South Africa's President Thabo Mbeki has warned members of the governing African National Congress that they are not meeting to choose his successor.
Thabo Mbeki will step down as president in 2009
Delegates in the hall were seen parading posters of a front-runner and the former vice-president, Jacob Zuma.
The four-day policy conference is threatening to be overshadowed by the question of who succeeds him after 10 years as party leader in December.
They would then be the favourite to be president of the country in 2009 polls.
"This policy conference... has nothing to do with who is or will be a leader of the African National Congress (ANC)," he told the 1,500 members gathered in Midrand.
Mr Zuma, who is still ANC deputy leader, and the business tycoon, Tokyo Sexwale - have shown an interest, although in keeping with party tradition, they are not actively campaigning.
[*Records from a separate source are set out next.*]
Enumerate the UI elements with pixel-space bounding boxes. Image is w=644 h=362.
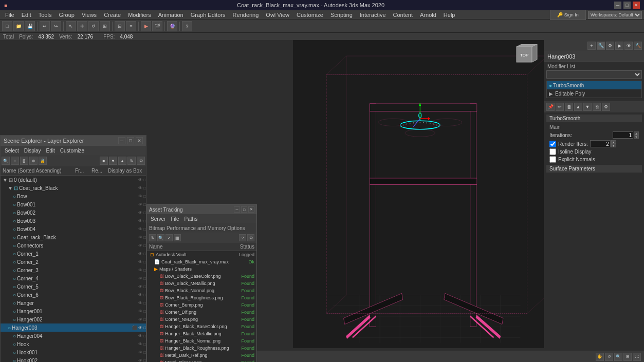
at-item-vault[interactable]: ⊡ Autodesk Vault Logged	[147, 251, 256, 258]
list-item[interactable]: ○ Corner_3 👁□	[1, 266, 146, 274]
iterations-up-button[interactable]: ▲	[634, 131, 639, 135]
explicit-normals-checkbox[interactable]	[549, 156, 556, 163]
render-iters-checkbox[interactable]	[549, 141, 556, 147]
menu-edit[interactable]: Edit	[19, 11, 34, 18]
at-maximize-button[interactable]: □	[241, 206, 247, 213]
modifier-turbosmooth[interactable]: ● TurboSmooth	[547, 81, 641, 89]
minimize-button[interactable]: ─	[614, 2, 621, 9]
at-item-map[interactable]: 🖼 Bow_Black_Roughness.png Found	[147, 294, 256, 301]
menu-modifiers[interactable]: Modifiers	[125, 11, 154, 18]
navigation-cube[interactable]: TOP	[514, 44, 540, 70]
list-item[interactable]: ○ Corner_6 👁□	[1, 291, 146, 299]
mod-move-up-button[interactable]: ▲	[574, 103, 582, 111]
at-item-map[interactable]: 🖼 Hanger_Black_Normal.png Found	[147, 337, 256, 345]
se-maximize-button[interactable]: □	[127, 137, 134, 144]
se-highlight-button[interactable]: ■	[100, 157, 108, 165]
menu-tools[interactable]: Tools	[35, 11, 55, 18]
menu-graph-editors[interactable]: Graph Editors	[188, 11, 229, 18]
menu-interactive[interactable]: Interactive	[357, 11, 389, 18]
mirror-button[interactable]: ⊟	[115, 21, 125, 31]
se-menu-customize[interactable]: Customize	[58, 147, 86, 154]
menu-arnold[interactable]: Arnold	[417, 11, 439, 18]
align-button[interactable]: ≡	[126, 21, 136, 31]
list-item[interactable]: ○ Bow003 👁□	[1, 217, 146, 225]
list-item[interactable]: ○ Hanger001 👁□	[1, 307, 146, 315]
at-help-button[interactable]: ?	[239, 234, 246, 241]
object-name-input[interactable]	[547, 53, 641, 60]
se-menu-select[interactable]: Select	[3, 147, 21, 154]
select-button[interactable]: ↖	[66, 21, 76, 31]
at-table-view-button[interactable]: ▦	[174, 234, 181, 241]
rp-modify-button[interactable]: 🔧	[597, 42, 605, 50]
at-close-button[interactable]: ✕	[248, 206, 254, 213]
menu-content[interactable]: Content	[390, 11, 416, 18]
at-item-map[interactable]: 🖼 Metal_Dark_Ref.png Found	[147, 352, 256, 359]
save-button[interactable]: 💾	[25, 21, 35, 31]
list-item[interactable]: ▼ ⊟ 0 (default) 👁□	[1, 176, 146, 184]
se-search-button[interactable]: 🔍	[2, 157, 10, 165]
pan-button[interactable]: ✋	[596, 353, 604, 361]
list-item[interactable]: ○ Hanger 👁□	[1, 299, 146, 307]
se-expand-button[interactable]: ▼	[109, 157, 117, 165]
zoom-button[interactable]: 🔍	[614, 353, 622, 361]
menu-scripting[interactable]: Scripting	[327, 11, 356, 18]
open-button[interactable]: 📁	[13, 21, 24, 31]
at-find-button[interactable]: 🔍	[157, 234, 164, 241]
menu-views[interactable]: Views	[79, 11, 100, 18]
se-lock-button[interactable]: 🔒	[39, 157, 47, 165]
at-settings-button[interactable]: ⚙	[247, 234, 254, 241]
render-button[interactable]: ▶	[141, 21, 151, 31]
se-refresh-button[interactable]: ↻	[127, 157, 136, 165]
undo-button[interactable]: ↩	[40, 21, 50, 31]
menu-animation[interactable]: Animation	[155, 11, 187, 18]
rotate-button[interactable]: ↺	[88, 21, 99, 31]
menu-customize[interactable]: Customize	[293, 11, 326, 18]
render-iters-up-button[interactable]: ▲	[611, 140, 616, 144]
menu-owl-view[interactable]: Owl View	[263, 11, 292, 18]
at-item-map[interactable]: 🖼 Bow_Black_Normal.png Found	[147, 287, 256, 294]
list-item[interactable]: ○ Hook 👁□	[1, 340, 146, 348]
menu-create[interactable]: Create	[101, 11, 124, 18]
viewport-panel[interactable]: [ + ] [Perspective] [ User Defined ] [Ed…	[293, 40, 544, 348]
menu-rendering[interactable]: Rendering	[230, 11, 262, 18]
iterations-input[interactable]	[613, 131, 633, 139]
menu-group[interactable]: Group	[56, 11, 78, 18]
new-button[interactable]: □	[2, 21, 12, 31]
mod-move-down-button[interactable]: ▼	[583, 103, 592, 111]
at-item-main-file[interactable]: 📄 Coat_rack_Black_max_vray.max Ok	[147, 258, 256, 265]
list-item[interactable]: ▼ ⊡ Coat_rack_Black 👁□	[1, 184, 146, 192]
se-menu-edit[interactable]: Edit	[44, 147, 57, 154]
list-item[interactable]: ○ Bow002 👁□	[1, 208, 146, 217]
at-minimize-button[interactable]: ─	[234, 206, 240, 213]
rp-motion-button[interactable]: ▶	[615, 42, 623, 50]
menu-file[interactable]: File	[2, 11, 17, 18]
mod-pin-button[interactable]: 📌	[546, 103, 555, 111]
list-item[interactable]: ○ Corner_4 👁□	[1, 274, 146, 282]
maximize-button[interactable]: □	[623, 2, 631, 9]
at-item-maps-folder[interactable]: ▶ Maps / Shaders	[147, 265, 256, 273]
at-menu-paths[interactable]: Paths	[183, 216, 199, 222]
modifier-dropdown[interactable]	[546, 70, 642, 79]
list-item[interactable]: ○ Bow004 👁□	[1, 225, 146, 233]
at-menu-server[interactable]: Server	[149, 216, 167, 222]
mod-edit-button[interactable]: ✏	[556, 103, 564, 111]
menu-help[interactable]: Help	[440, 11, 458, 18]
list-item[interactable]: ○ Coat_rack_Black 👁□	[1, 233, 146, 241]
at-item-map[interactable]: 🖼 Corner_Bump.png Found	[147, 301, 256, 309]
list-item[interactable]: ○ Connectors 👁□	[1, 241, 146, 250]
at-item-map[interactable]: 🖼 Bow_Black_Metallic.png Found	[147, 280, 256, 287]
at-item-map[interactable]: 🖼 Metal_Glossy.png Found	[147, 359, 256, 362]
isoline-checkbox[interactable]	[549, 148, 556, 155]
window-controls[interactable]: ─ □ ✕	[614, 2, 640, 9]
workspace-select[interactable]: Workspaces: Default	[588, 11, 642, 19]
at-item-map[interactable]: 🖼 Hanger_Black_BaseColor.png Found	[147, 323, 256, 330]
list-item[interactable]: ○ Hanger002 👁□	[1, 315, 146, 323]
mod-configure-button[interactable]: ⚙	[602, 103, 610, 111]
scene-explorer-controls[interactable]: ─ □ ✕	[118, 137, 143, 144]
modifier-editable-poly[interactable]: ▶ Editable Poly	[547, 89, 641, 98]
se-close-button[interactable]: ✕	[136, 137, 143, 144]
se-delete-button[interactable]: 🗑	[20, 157, 28, 165]
mod-delete-button[interactable]: 🗑	[565, 103, 573, 111]
render-iters-input[interactable]	[590, 140, 611, 147]
rp-display-button[interactable]: 👁	[624, 42, 633, 50]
The ANC has dominated South African politics since it ended white rule 13 years ago, but observers say there is increasing dissatisfaction with the growing gap between rich and poor, at a time when the economy is booming.
Addressing the conference, President Mbeki said there was a limit to what the ANC could achieve in the time it had been in power:
"It is not possible to solve problems that have accumulated over 350 years in a mere 13 years of our democracy."
Mr Mbeki and his ANC deputy Mr Zuma are putting up a united front
Mr Sexwale also made a plea to the ANC for the race to be open and honest.
"There is a growing tendency to carry out dirty character assassinations and the dissemination of lies about other comrades. This has reached uncontrollable proportions," he said quoting from an internal ANC document warning of the danger of dishonest politics.
The ANC leader must first be nominated by ANC branches around the country and other candidates are certain to emerge in the coming months.
But BBC reporters in Johannesburg say all the key candidates will be lobbying very hard over the next four days if they want to succeed.
The ANC has been experiencing serious internal division, and there is a strained relationship with its traditional alliance partners - the Congress of South African Trade Unions and the South African Communist Party.
Much of the debate has centred around the widening gap in South Africa between rich and poor.
An ongoing strike by public servants, which has so far cost the economy an estimated $418m, is among them.
Earlier Mr Sexwale said the various policy discussion documents promised robust debate.
"Contrary to speculations from our critics, the ANC is open to acknowledging even some of the most difficult issues around existing antagonisms and tensions which threaten to undermine our very own organisational unity."
The demands from the left of the governing coalition have created tensions within the business-friendly wing of the ANC led by President Mbeki.
Policies that will be discussed in the four-day conference will help determine whether or not the ANC will rule successfully in the next decade or so, our reporters say.
As the continent's economic power house, the way the party resolves its internal tensions will have an impact on the business climate, they say.